In the study, Wani will test the effectiveness of CDx Diagnostics’ advanced diagnostic and artificial intelligence platform, Wide-Area Transepithelial Sampling with computer-assisted three-dimensional analysis (WATS3D), compared to the current standard of care known as the Seattle biopsy protocol.
“It’s a computer-assisted, three-dimensional analysis of samples that we obtain during endoscopy from the Barrett’s segment,” Wani said about the novel sampling technique in the news release. “Instead of using forceps biopsies, it’s a brush device that allows you to sample the Barrett’s segment extensively. Then, using the synthesized 3D images and neural network analyses, these samples get assessed, and abnormal cells get flagged for the pathologist to look at. The goal is to find patients early in their progression so that they can avoid having to go through chemotherapy, radiation, and esophagectomy, which are treatments we reserve for advanced-stage cancers.”
The trial will be conducted at approximately 14 centers across the United States, including the University of Colorado Division of Gastroenterology and CU Cancer Center.

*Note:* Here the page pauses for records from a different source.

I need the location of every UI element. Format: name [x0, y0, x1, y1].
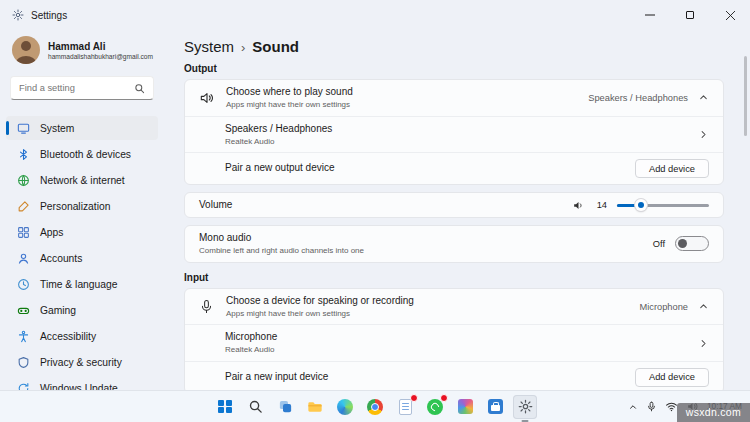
notification-badge — [440, 394, 448, 402]
main-content: System › Sound Output Choose where to pl… — [164, 30, 750, 390]
input-device-driver: Realtek Audio — [225, 345, 688, 355]
sidebar-item-personalization[interactable]: Personalization — [6, 194, 158, 218]
apps-grid-icon — [16, 225, 30, 239]
desktop-screen: Settings Hammad Ali hammadalish — [0, 0, 750, 422]
sidebar-item-label: Personalization — [40, 201, 110, 212]
gear-icon — [518, 399, 533, 414]
volume-icon[interactable] — [572, 199, 585, 212]
search-box[interactable] — [10, 76, 154, 100]
toggle-knob — [678, 239, 687, 248]
microphone-row[interactable]: Microphone Realtek Audio — [185, 324, 723, 361]
sidebar-item-accessibility[interactable]: Accessibility — [6, 324, 158, 348]
close-button[interactable] — [710, 0, 750, 30]
mono-audio-state: Off — [653, 239, 665, 249]
sidebar-item-label: Time & language — [40, 279, 117, 290]
settings-taskbar-button[interactable] — [513, 395, 537, 419]
breadcrumb-separator: › — [241, 40, 245, 55]
accessibility-person-icon — [16, 329, 30, 343]
shield-icon — [16, 355, 30, 369]
user-email: hammadalishahbukhari@gmail.com — [48, 53, 153, 60]
chevron-right-icon — [698, 338, 709, 349]
sidebar-item-system[interactable]: System — [6, 116, 158, 140]
chrome-button[interactable] — [363, 395, 387, 419]
breadcrumb: System › Sound — [184, 38, 724, 55]
file-explorer-button[interactable] — [303, 395, 327, 419]
store-icon — [488, 399, 503, 414]
vertical-scrollbar[interactable] — [743, 30, 747, 382]
slider-thumb[interactable] — [635, 199, 647, 211]
sidebar-item-gaming[interactable]: Gaming — [6, 298, 158, 322]
scrollbar-thumb[interactable] — [744, 56, 747, 136]
add-input-device-button[interactable]: Add device — [635, 368, 709, 387]
speakers-headphones-row[interactable]: Speakers / Headphones Realtek Audio — [185, 116, 723, 153]
pair-output-title: Pair a new output device — [225, 162, 625, 175]
add-output-device-button[interactable]: Add device — [635, 159, 709, 178]
sidebar-nav: System Bluetooth & devices Network & int… — [6, 116, 158, 400]
pair-output-row: Pair a new output device Add device — [185, 152, 723, 184]
volume-label: Volume — [199, 199, 562, 212]
pair-input-row: Pair a new input device Add device — [185, 361, 723, 393]
notification-badge — [410, 394, 418, 402]
choose-output-subtitle: Apps might have their own settings — [226, 100, 578, 110]
mono-audio-toggle[interactable] — [675, 236, 709, 251]
page-title: Sound — [252, 38, 299, 55]
settings-app-icon — [12, 9, 24, 21]
volume-slider[interactable] — [617, 198, 709, 212]
system-icon — [16, 121, 30, 135]
choose-input-row[interactable]: Choose a device for speaking or recordin… — [185, 289, 723, 325]
choose-output-row[interactable]: Choose where to play sound Apps might ha… — [185, 80, 723, 116]
choose-input-title: Choose a device for speaking or recordin… — [226, 295, 629, 308]
sidebar-item-label: Gaming — [40, 305, 76, 316]
sidebar-item-network-internet[interactable]: Network & internet — [6, 168, 158, 192]
chevron-up-icon — [698, 301, 709, 312]
sidebar-item-bluetooth-devices[interactable]: Bluetooth & devices — [6, 142, 158, 166]
sidebar-item-apps[interactable]: Apps — [6, 220, 158, 244]
sidebar-item-label: Accounts — [40, 253, 82, 264]
user-profile[interactable]: Hammad Ali hammadalishahbukhari@gmail.co… — [6, 32, 158, 76]
chrome-icon — [367, 399, 383, 415]
photos-button[interactable] — [453, 395, 477, 419]
sidebar-item-label: System — [40, 123, 74, 134]
user-name: Hammad Ali — [48, 41, 153, 52]
network-globe-icon — [16, 173, 30, 187]
input-card: Choose a device for speaking or recordin… — [184, 288, 724, 394]
microphone-icon — [199, 299, 216, 314]
titlebar: Settings — [0, 0, 750, 30]
maximize-button[interactable] — [670, 0, 710, 30]
start-button[interactable] — [213, 395, 237, 419]
tray-microphone-icon[interactable] — [646, 401, 657, 412]
pair-input-title: Pair a new input device — [225, 371, 625, 384]
gamepad-icon — [16, 303, 30, 317]
store-button[interactable] — [483, 395, 507, 419]
minimize-button[interactable] — [630, 0, 670, 30]
taskbar-center — [213, 395, 537, 419]
whatsapp-button[interactable] — [423, 395, 447, 419]
taskbar: 10:17 AM — [0, 390, 750, 422]
volume-card: Volume 14 — [184, 192, 724, 218]
folder-icon — [307, 399, 323, 415]
edge-button[interactable] — [333, 395, 357, 419]
edge-icon — [337, 399, 353, 415]
mono-audio-subtitle: Combine left and right audio channels in… — [199, 246, 643, 256]
notepad-button[interactable] — [393, 395, 417, 419]
personalization-brush-icon — [16, 199, 30, 213]
window-title: Settings — [31, 10, 67, 21]
task-view-button[interactable] — [273, 395, 297, 419]
wifi-icon[interactable] — [665, 400, 678, 413]
sidebar-item-accounts[interactable]: Accounts — [6, 246, 158, 270]
output-device-name: Speakers / Headphones — [225, 123, 688, 136]
sidebar-item-label: Accessibility — [40, 331, 96, 342]
windows-logo-icon — [218, 400, 232, 414]
output-section-label: Output — [184, 63, 724, 74]
mono-audio-row: Mono audio Combine left and right audio … — [185, 226, 723, 262]
hidden-icons-chevron[interactable] — [628, 402, 638, 412]
search-icon — [248, 399, 263, 414]
choose-input-subtitle: Apps might have their own settings — [226, 309, 629, 319]
sidebar: Hammad Ali hammadalishahbukhari@gmail.co… — [0, 30, 164, 390]
taskbar-search-button[interactable] — [243, 395, 267, 419]
breadcrumb-system[interactable]: System — [184, 38, 234, 55]
sidebar-item-time-language[interactable]: Time & language — [6, 272, 158, 296]
search-input[interactable] — [19, 83, 128, 93]
sidebar-item-privacy-security[interactable]: Privacy & security — [6, 350, 158, 374]
bluetooth-icon — [16, 147, 30, 161]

According to Wani, it is important to study Barrett’s esophagus because it is the only identifiable premalignant condition for esophageal adenocarcinoma. Traditional endoscopy with biopsies can miss up to 30 percent of patients with Barrett’s esophagus-related dysplasia or early esophageal adenocarcinoma.
Wani hopes the study sets the stage for future research to predict the potential progression of esophageal cancer among patients with Barrett’s esophagus.
“We are excited to be embarking on such an important study that really will impact thousands of patients that are diagnosed with Barrett’s esophagus and esophageal cancer,” Wani said. “If the study shows that this sampling method detects more patients with dysplasia and early esophageal cancer and improves outcomes, this could have significant ramifications for the way we perform endoscopy in the future for this patient population.”